§ Work request: Would you copy only the lines below, from the one containing "Describe the element" through the very last one, leaving the pictures out?

** Provided records follows **

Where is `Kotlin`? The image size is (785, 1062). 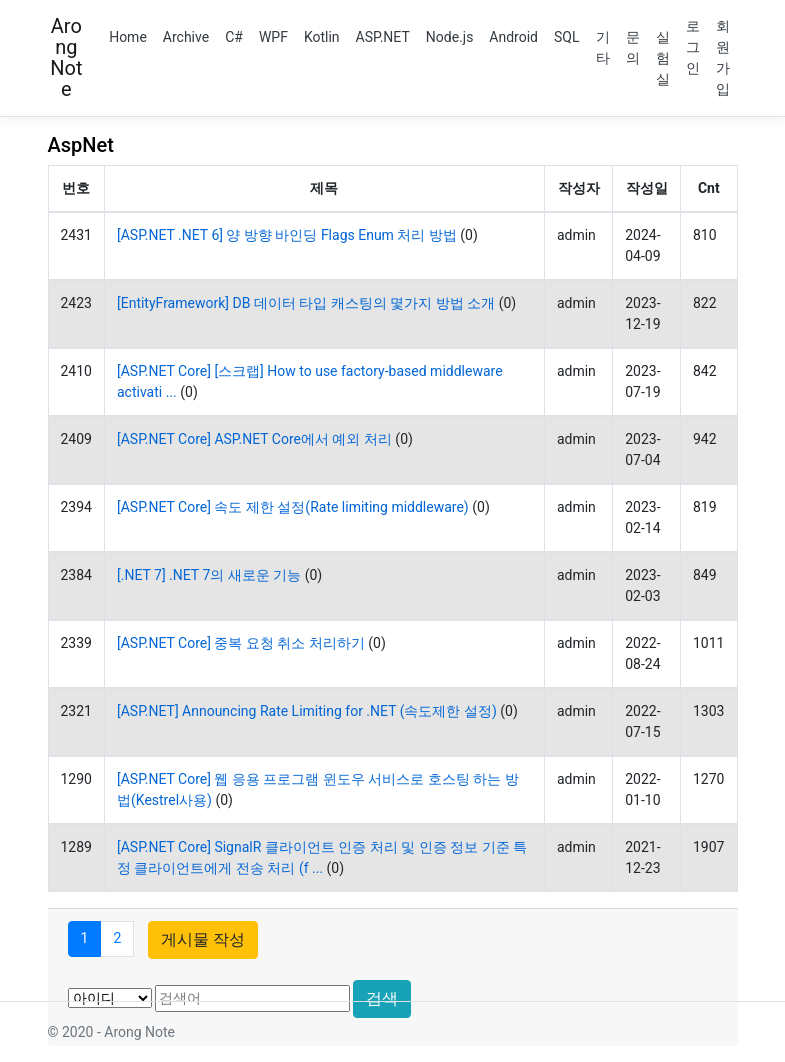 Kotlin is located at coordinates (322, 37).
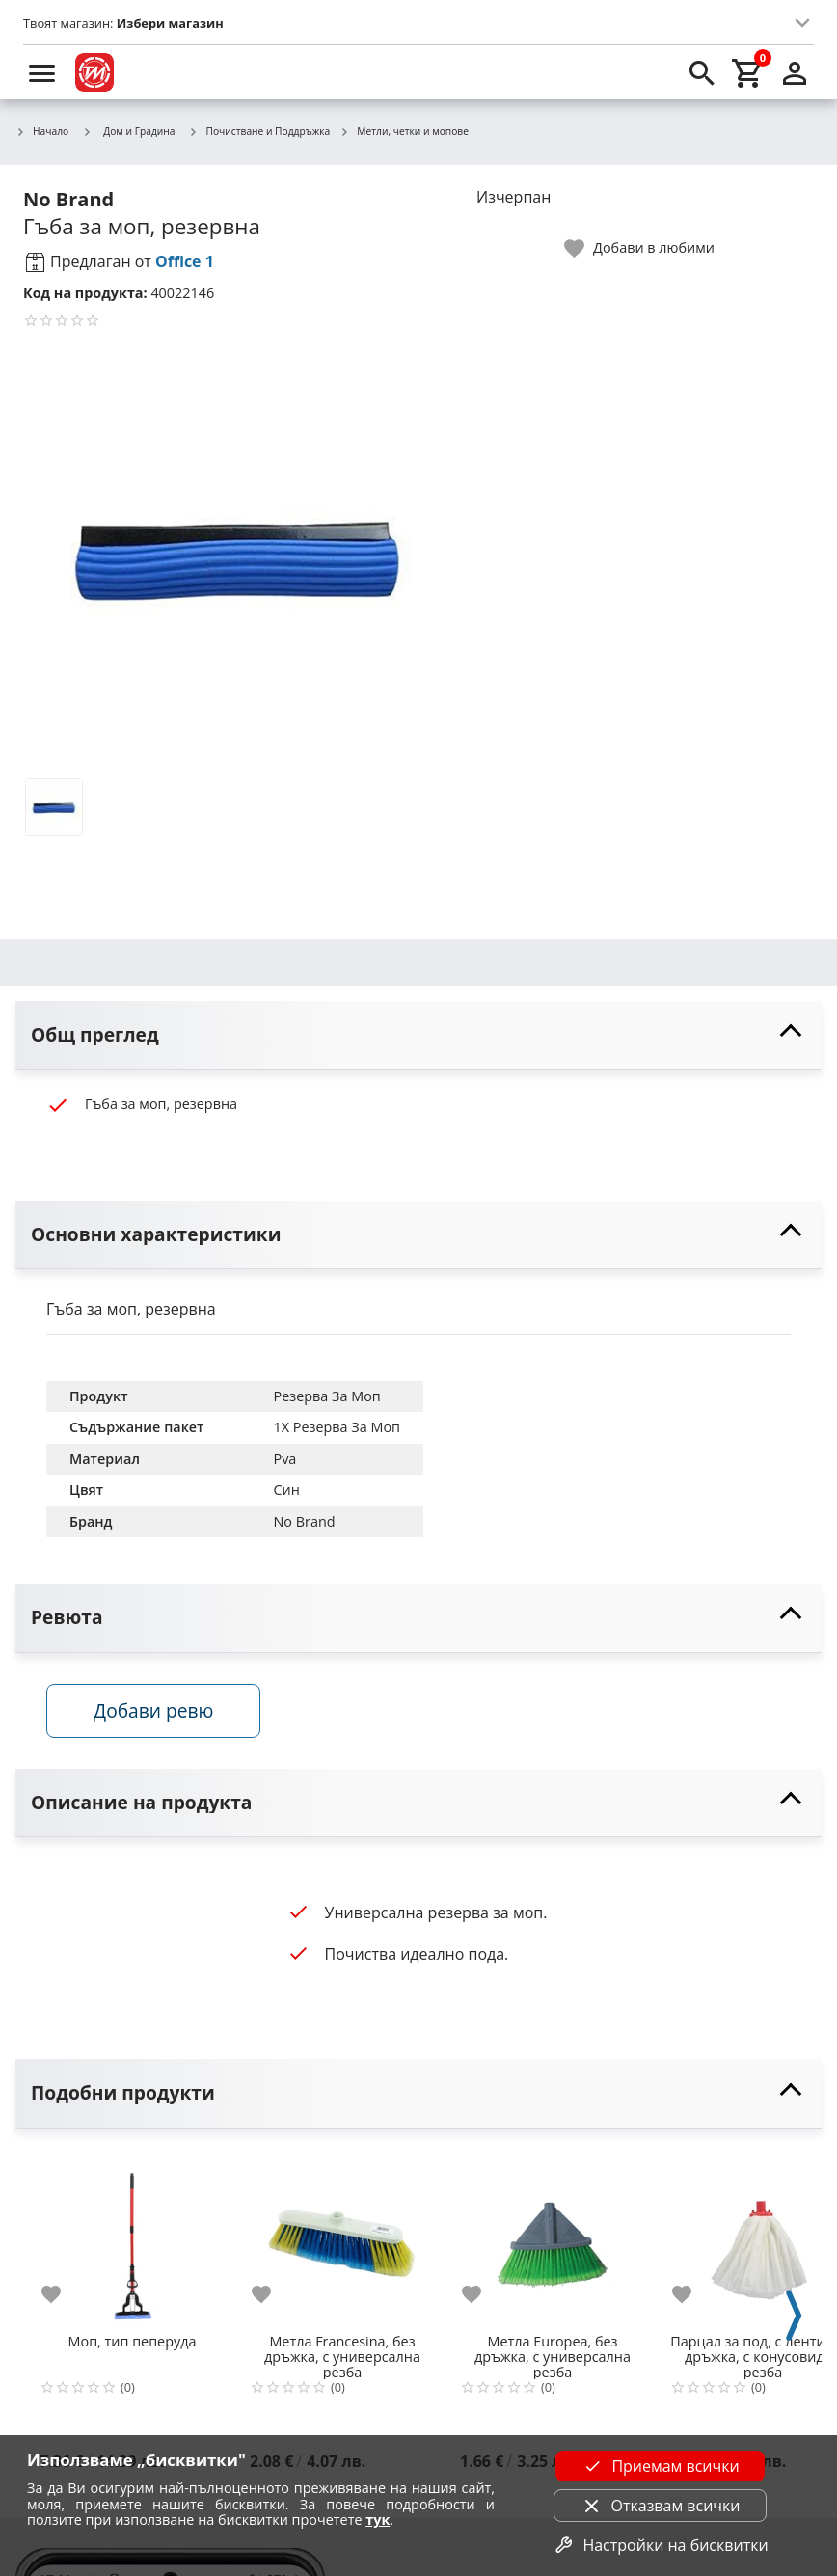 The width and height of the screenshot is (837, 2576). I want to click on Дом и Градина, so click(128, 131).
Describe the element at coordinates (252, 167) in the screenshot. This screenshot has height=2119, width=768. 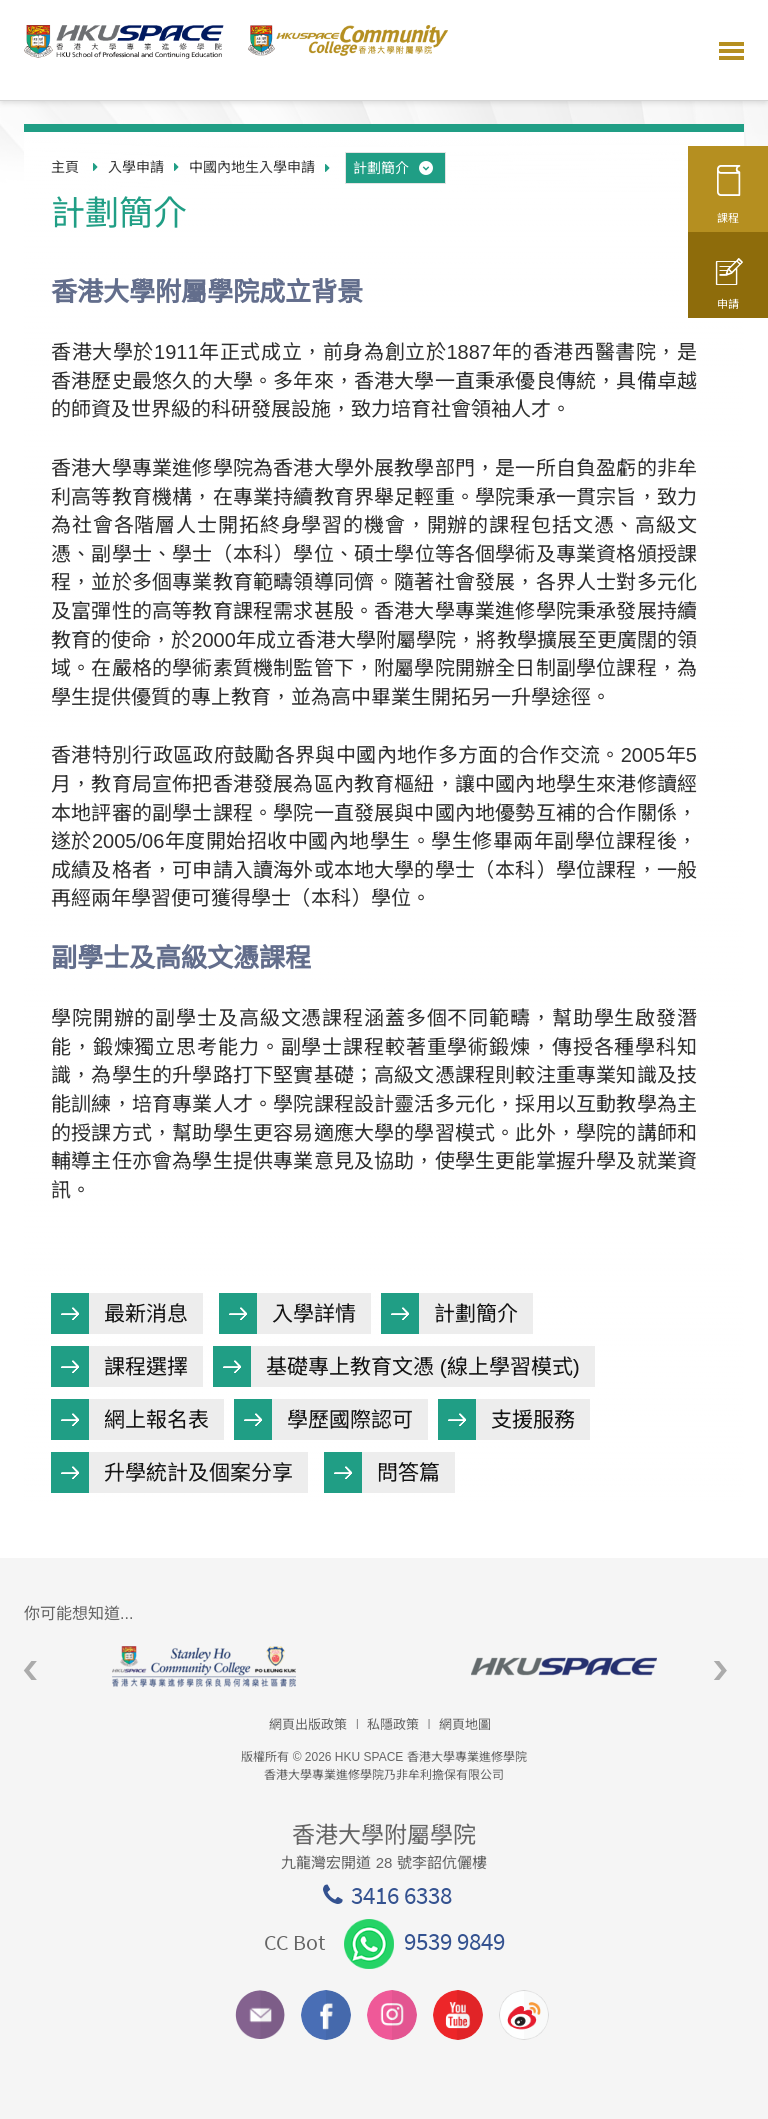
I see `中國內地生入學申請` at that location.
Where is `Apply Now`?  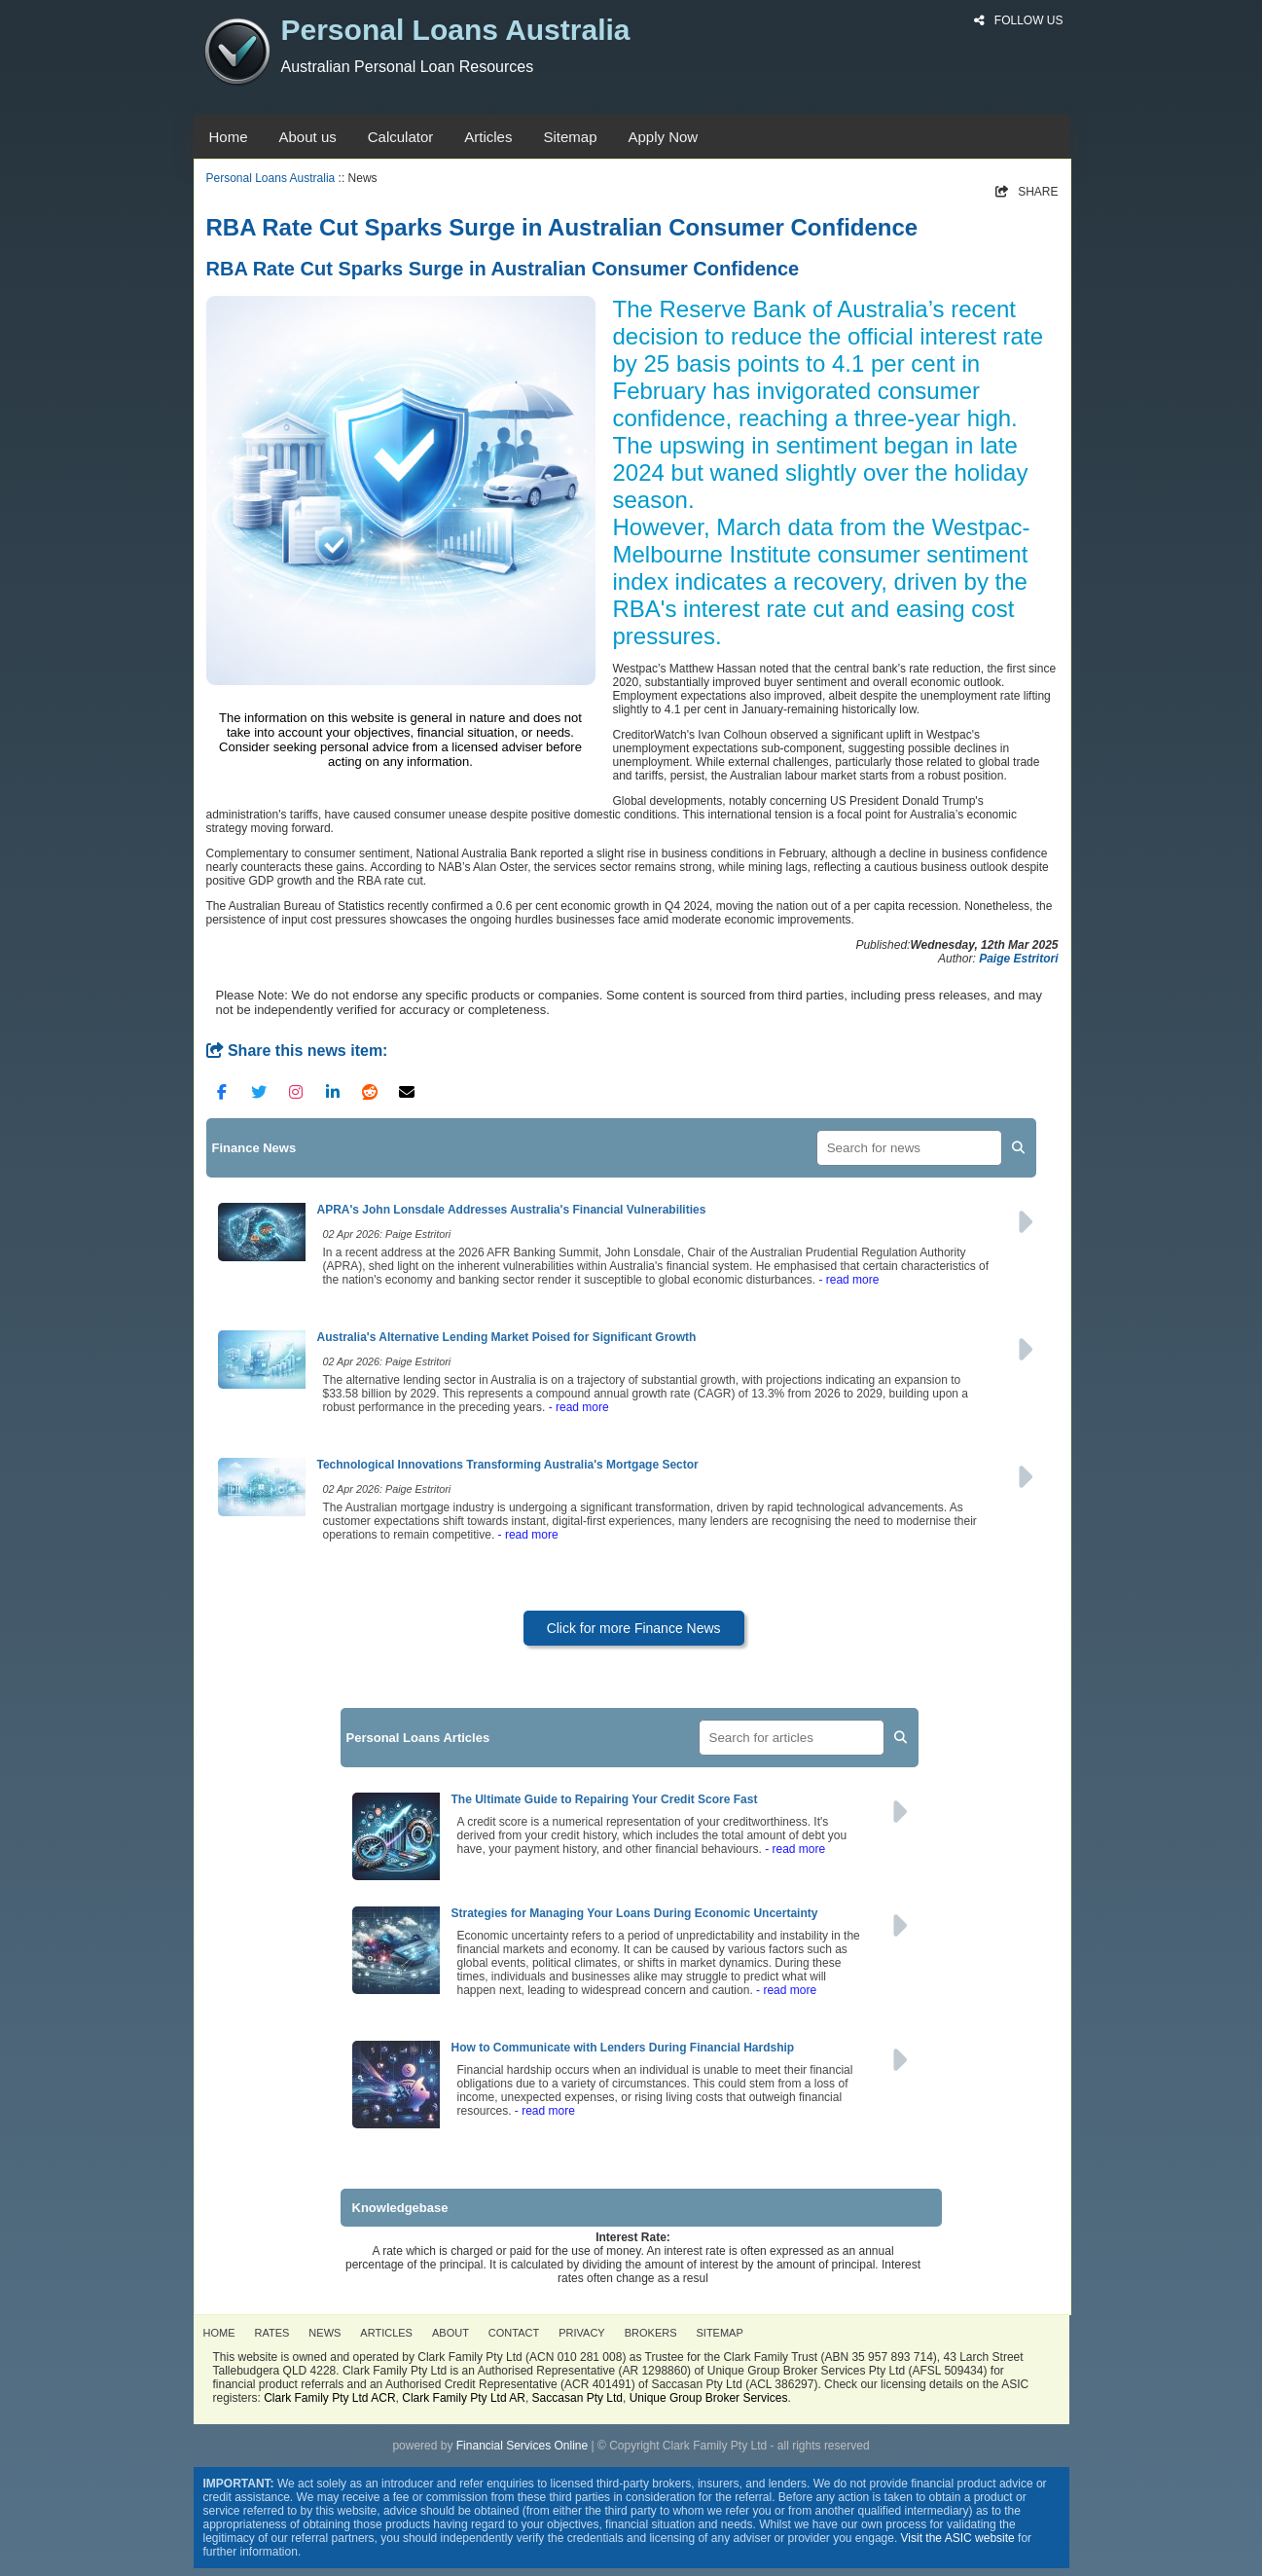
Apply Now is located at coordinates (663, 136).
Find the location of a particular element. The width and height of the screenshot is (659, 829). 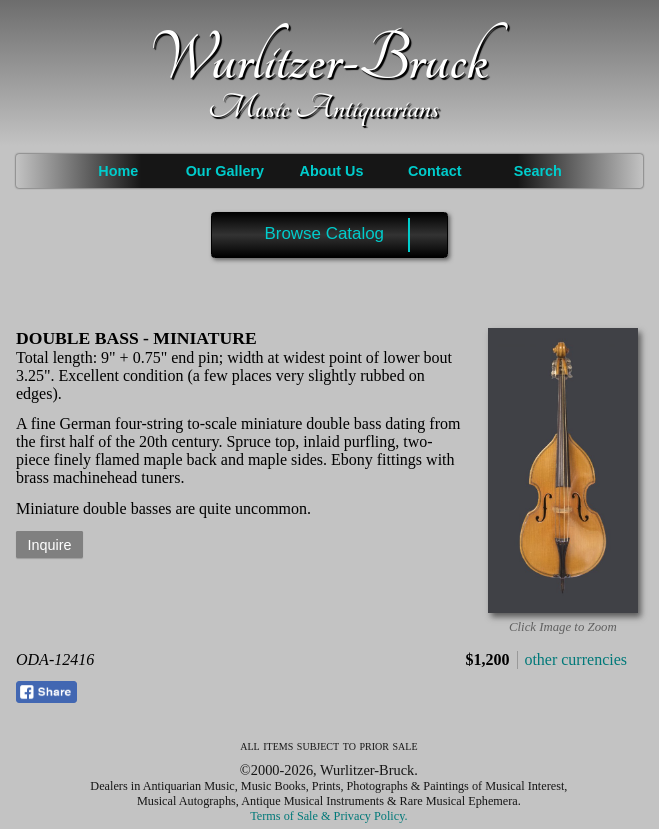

** End of Provided records **

§ Solution to the exercise:
Describe the element at coordinates (252, 167) in the screenshot. This screenshot has height=2119, width=768. 
I see `中國內地生入學申請` at that location.
Where is `Apply Now`?  
Apply Now is located at coordinates (663, 136).
Find the location of a particular element. The width and height of the screenshot is (659, 829). 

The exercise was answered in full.